De roman Kartonnen dozen (1992) van Tom Lanoye was belangrijk voor De Jong. “Door dat boek leerde ik dat je alles kunt veranderen in een sprookje als je op een bepaalde manier kijkt.”
Ben je geëngageerd? “Geëngageerd? Dat is weer zo’n woord. Ik wil niet alleen entertainen, dus ja dan ben ik geëngageerd. Maar het klinkt toch ook alsof je je in dienst stelt van een groter ideaal dat niet door jou bedacht is. En dat doe ik niet. Ik schrijf boeken waarvan ik denk dat ze geschreven moeten worden.”

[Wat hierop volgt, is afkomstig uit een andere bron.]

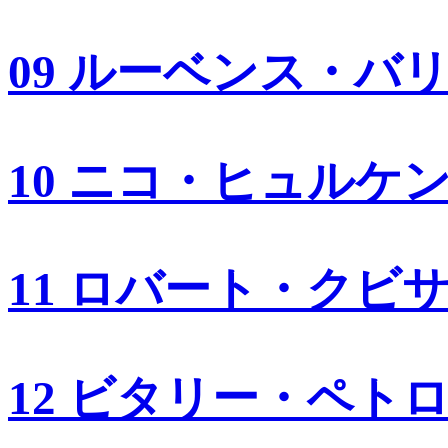
09 ルーベンス・バ
10 ニコ・ヒュルケ
11 ロバート・クビ
12 ビタリー・ペト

De Jong werkt momenteel aan een filmscript over het leven van Anton de Kom. En Jaguarman wordt vertaald naar het Frans, Macedonisch en Bulgaars. In de Franse editie komt singer-songwriter Stromae op de achterkant.
En wat doet Stromae dan daar? “Hij gaat het boek beoordelen en vindt het vast geniaal: Génial!”